Four Wall Street lobbyists and about a dozen lawmakers huddled over eggs and bacon at Tortilla Coast restaurant on Capitol Hill on December 2 to discuss legislation aimed at strengthening bank regulation.
The meeting between fiscally conservative House Democrats and lobbyists for the largest US financial companies turned tense, with a lot of finger-pointing, recalled one attendee. The message delivered over breakfast: “We bailed you out last year with taxpayer dollars. Now help us address the needs of constituents by aiding struggling homeowners and lending more.”

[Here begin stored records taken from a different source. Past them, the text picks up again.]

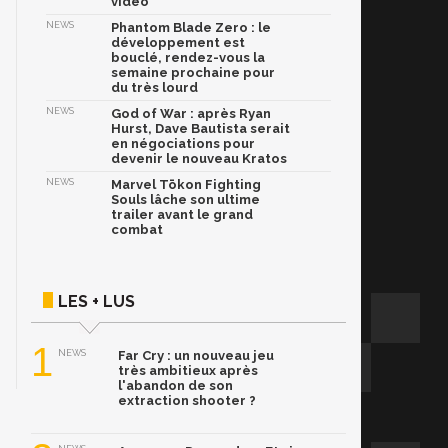
vidéo
NEWS
Phantom Blade Zero : le
développement est
bouclé, rendez-vous la
semaine prochaine pour
du très lourd
NEWS
God of War : après Ryan
Hurst, Dave Bautista serait
en négociations pour
devenir le nouveau Kratos
NEWS
Marvel Tōkon Fighting
Souls lâche son ultime
trailer avant le grand
combat
LES + LUS
1
NEWS
Far Cry : un nouveau jeu
très ambitieux après
l'abandon de son
extraction shooter ?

The backlash against bailouts and bonuses is making it harder for Wall Street to get its way as lawmakers redesign the framework for financial oversight. The biggest banks may be forced to submit to a new regulator for mortgages, credit cards and other consumer products; put $150 billion into a fund the government will use if they collapse; and pay more to insure deposits. Still, the companies that helped precipitate the worst financial crisis in 70 years have so far sidestepped proposals that would have split investment and commercial banking, capped pay or seriously hurt their ability to make money.
“The industry is not losing as badly as it thought it might,” said Oliver Ireland, a former associate general counsel at the Federal Reserve and now a partner at law firm Morrison & Foerster in Washington. “The fact that someone had a worse proposal on the table and it doesn’t happen — it’s hard to view that as a win. It’s not as big a loss.”
‘Memory loss’
That banks are making any headway “is astonishing,” said Travis Plunkett, legislative director at the Washington-based Consumer Federation of America. “Some members of Congress seem to have memory loss,” Plunkett said. “They are forgetting that the very institutions whose amendments they’re proposing were the entities that helped cause our nation’s financial collapse. The banks are playing death by 1,000 cuts.”

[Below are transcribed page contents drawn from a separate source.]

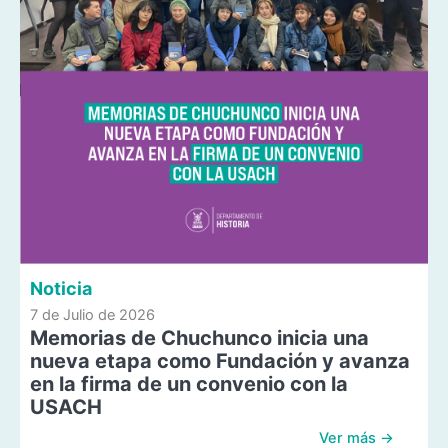
Noticia
7 de Julio de 2026
Memorias de Chuchunco inicia una
nueva etapa como Fundación y avanza
en la firma de un convenio con la
USACH
Ver más →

The House last week passed a package of measures to create a Consumer Financial Protection Agency, bolster oversight of derivatives and hedge funds, limit incentives in executive pay that spur excessive risk-taking and set up a mechanism to dismantle large firms that fail. The bill reflects the set of regulatory proposals President Barack Obama released in June.

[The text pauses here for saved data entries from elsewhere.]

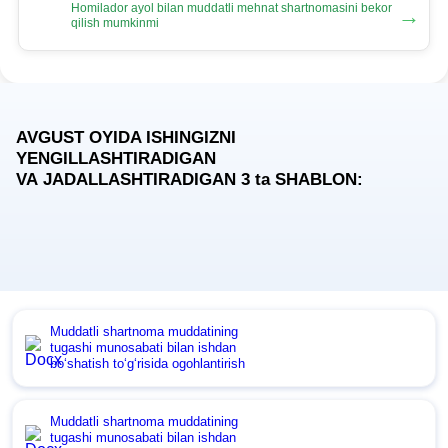
Homilador ayol bilan muddatli mehnat shartnomasini bekor
→
qilish mumkinmi
AVGUST OYIDA ISHINGIZNI
YENGILLASHTIRADIGAN
VA JADALLASHTIRADIGAN 3
ta
SHABLON:
Muddatli shartnoma muddatining
tugashi munosabati bilan ishdan
boʻshatish toʻgʻrisida ogohlantirish
Muddatli shartnoma muddatining
tugashi munosabati bilan ishdan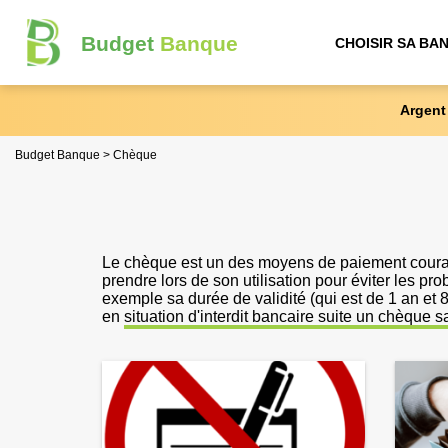
Budget
Banque
CHOISIR SA BA
Argent
Budget Banque
Chèque
Le chèque est un des moyens de paiement coura
prendre lors de son utilisation pour éviter les p
exemple sa durée de validité (qui est de 1 an et 
en
situation d'interdit bancaire suite un chèque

The Senate has yet to consider a bill and isn’t expected to vote on one until at least early next year. The Senate Banking Committee is reworking a draft released last month by Senator Christopher Dodd, the committee chairman, after Republicans complained that it would expand the government’s powers too far. The lack of consensus in the Senate may offer more opportunity for lobbyists to mold and defeat parts of the legislation before it reaches a vote. “Wall Street is probably happy with the slowness of the process because the slower the process is, the more you can drag it out and water it down,” said Paul Miller, an analyst with FBR Capital Markets in Arlington.